While some prefer to maintain a period correct look and feel, this owner was in search of a modernized take on his Integra. The non-VTEC factory engine now sees Honda's celebrated, electronically controlled variable valve timing and lift and the once noted troublesome distributor has been retired with ignition duties replaced by a more current coil-on-plug system using OEM Denso coils and conversion plate. The intake that looks like a factory piece is actually a 3rd generation Integra intake arm fed by a CT Engineering "Icebox" which sends tubing down to the lower portion of the bumper, connected to a velocity stack.

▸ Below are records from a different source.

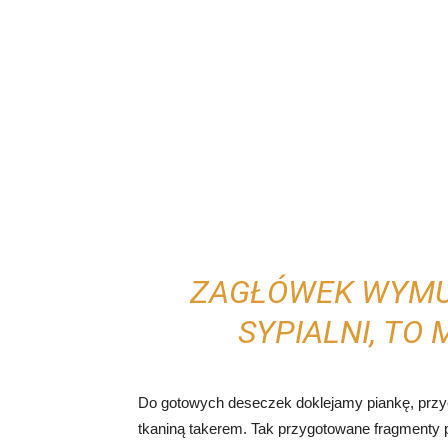
ZAGŁÓWEK WYMU
SYPIALNI, TO 
Do gotowych deseczek doklejamy piankę, przyc
tkaniną takerem. Tak przygotowane fragmenty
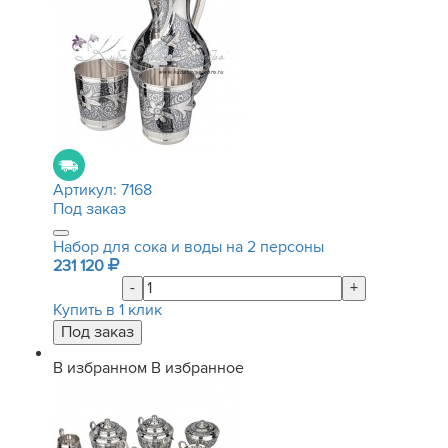
Артикул:
7168
Под заказ
Набор для сока и воды на 2 персоны
231 120
-
+
Купить в 1 клик
В избранном
В избранное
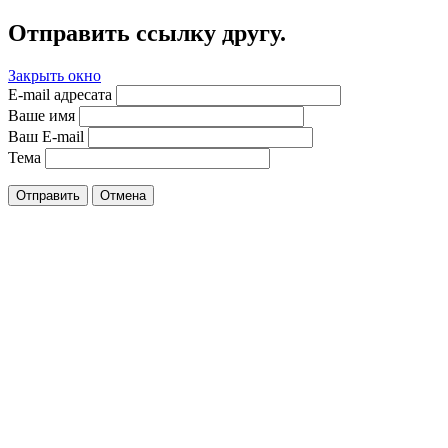
Отправить ссылку другу.
Закрыть окно
E-mail адресата
Ваше имя
Ваш E-mail
Тема
Отправить
Отмена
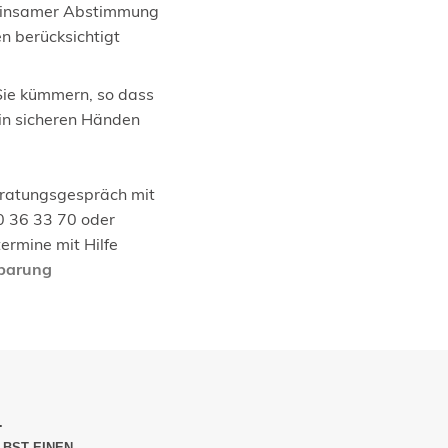
meinsamer Abstimmung
n berücksichtigt
Sie kümmern, so dass
f in sicheren Händen
eratungsgespräch mit
0 36 33 70 oder
ermine mit Hilfe
nbarung
.
LBST EINEN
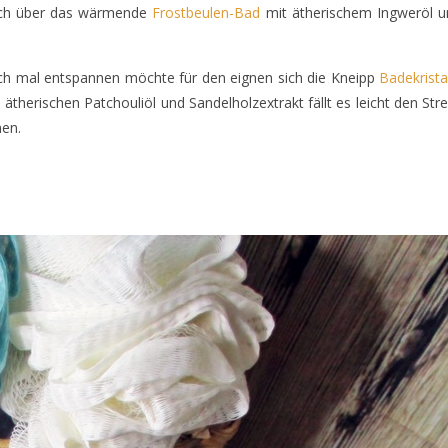
lich über das wärmende
Frostbeulen-Bad
mit ätherischem Ingweröl u
ach mal entspannen möchte für den eignen sich die Kneipp
Badekrista
ätherischen Patchouliöl und Sandelholzextrakt fällt es leicht den Str
men.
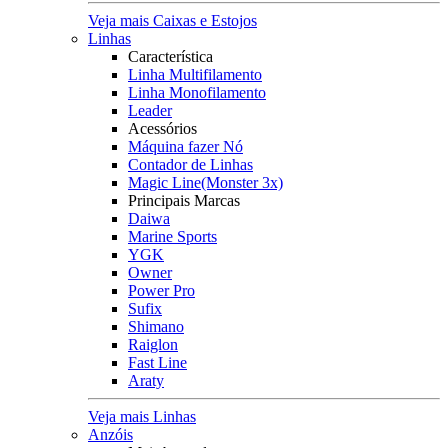
Veja mais Caixas e Estojos
Linhas
Característica
Linha Multifilamento
Linha Monofilamento
Leader
Acessórios
Máquina fazer Nó
Contador de Linhas
Magic Line(Monster 3x)
Principais Marcas
Daiwa
Marine Sports
YGK
Owner
Power Pro
Sufix
Shimano
Raiglon
Fast Line
Araty
Veja mais Linhas
Anzóis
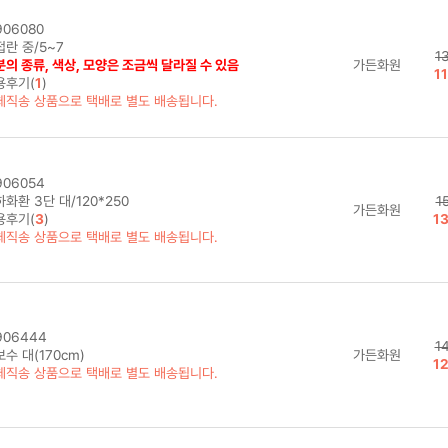
06080
란 중/5~7
1
의 종류, 색상, 모양은 조금씩 달라질 수 있음
가든화원
1
용후기(
1
)
체직송 상품으로 택배로 별도 배송됩니다.
06054
화환 3단 대/120*250
1
가든화원
용후기(
3
)
1
체직송 상품으로 택배로 별도 배송됩니다.
906444
1
수 대(170cm)
가든화원
1
체직송 상품으로 택배로 별도 배송됩니다.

Meshing Together Past and Present
A few decades ago, if you were putting together an Integra, Civic, or any other popular import, you probably wanted a set of Racing Hart Type C. The multi-piece, mesh-style wheel was an instant hit and carried a steep price tag for that time. The polished lip and sharp spoke design, along with the hidden lugs made for a clean look that lasted for years and was heavily copied. The set used on @jay_vermeeyoh's DB2 GS-R, complete with caps and cotter pins, are in excellent condition.

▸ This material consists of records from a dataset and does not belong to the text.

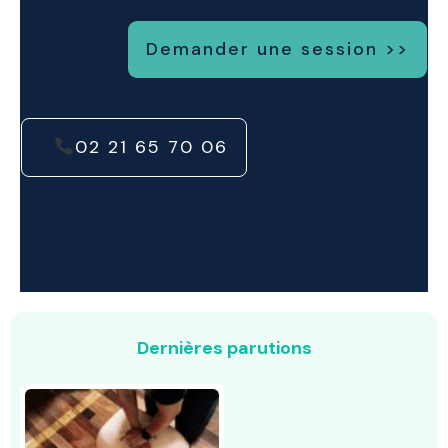
Demander une session >>
02 21 65 70 06
Dernières parutions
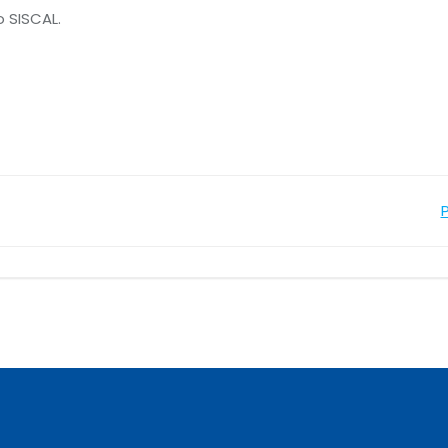
 SISCAL.
Navegação
de
Post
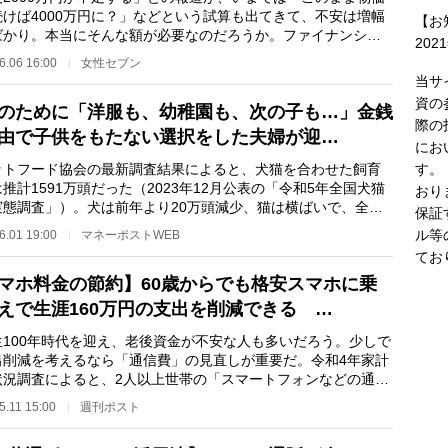
続けば4000万円に？」などという試算も出てきて、不安は増幅
【お
ばかり。本当にそんな額が必要なのだろうか。ファイナンシャ
202
ランナーの坂本…
6.06 16:00
女性セブン
当サ
資の
のために「洋服も、幼稚園も、次の子も…」金銭
際の
由で子供をもたない選択をした夫婦が迎…
にお
す。
トフード協会の最新調査結果によると、犬猫を合わせた飼育
推計1591万頭だった（2023年12月公表の「令和5年全国犬猫
おり
実態調査」）。犬は前年より20万頭減少、猫は横ばいで、全体
保証
て減少傾向にある…
ル等
6.01 19:00
マネーポストWEB
てお
マホ料金の節約】60歳からでも格安スマホに乗
えで生涯160万円の支出を削減できる …
100年時代を迎え、老後資金が不安な人も多いだろう。少しで
出削減を考えるなら「通信費」の見直しが重要だ。令和4年家計
状況調査によると、2人以上世帯の「スマートフォンなどの通
通話使用料」の…
5.11 15:00
週刊ポスト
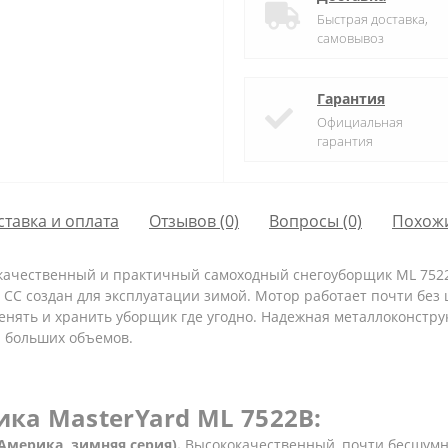
Быстрая доставка,
самовывоз
Гарантия
Официальная
гарантия
ставка и оплата
Отзывов (0)
Вопросы
(0)
Похож
качественный и практичный самоходный снегоуборщик ML 752
08 СС создан для эксплуатации зимой. Мотор работает почти бе
нять и хранить уборщик где угодно. Надежная металлоконстру
й больших объемов.
ка MasterYard ML 7522B:
(Америка, зимняя серия).
Высококачественный, почти бесшум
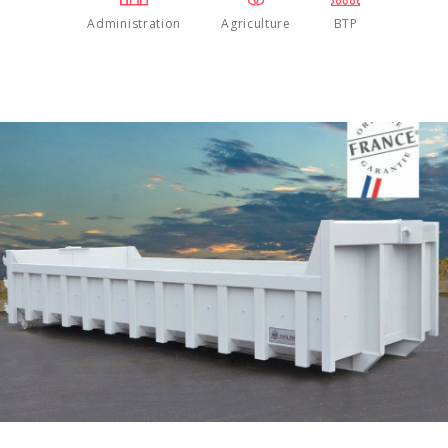
Administration
Agriculture
BTP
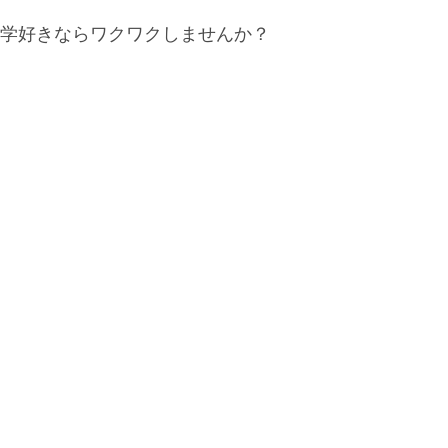
化学好きならワクワクしませんか？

Racing Hart's variant to their mesh-style wheel was the classic 5-spoke Type C Tracer. Both wheels carried a massive fan base, and both became aspirational, quickly purchased on the second-hand market anytime they became available via weekly publications like the Recycler. This set suits @ketchupking57's GS-R perfectly.
Old is Gold
Another invitee who doesn't drive a 4th generation Civic but rather a 3rd, was featured right up front as visitors entered the GReddy parking lot. Owned by Jasen of Genesis Auto, his AH5 doesn't feature modern updates but rather back dates to Jason's younger years, having spent countless hours modifying and racing mid-80s hatchbacks.
At that time, many would opt for a dual carburetor set up, like these Webers (typically Mikuni in the 80s), and a jump to a DOHC engine, like this 1.6L ZC, which was a factory option in Japan. A derivative was also available in the U.S. in the 1st generation Integra. It saw popularity as the swap phenomenon took over but was soon overshadowed by more powerful options. Still, it had its place and served as a direct drop-in, could be fitted with many single cam aftermarket bits as well as the D-series transmission, and would only set you back about $300 from the import wrecking yards of yesteryear.
Less is More
Noteworthy is the lack of extreme aero used on the cars that attended the EF vs. DA meet. Sure, aftermarket wings, lips, and sometimes bumpers were at play, but not the time attack-esque monsters that have become commonplace.
It could be said that those wild extensions, applied to street cars like these, might stifle their longevity. The classic lines and simple, effective changes that accompany a group of cars that, based on their age and the number of completely trashed versions that most think of whenever they're brought up, really have no business looking this damn good.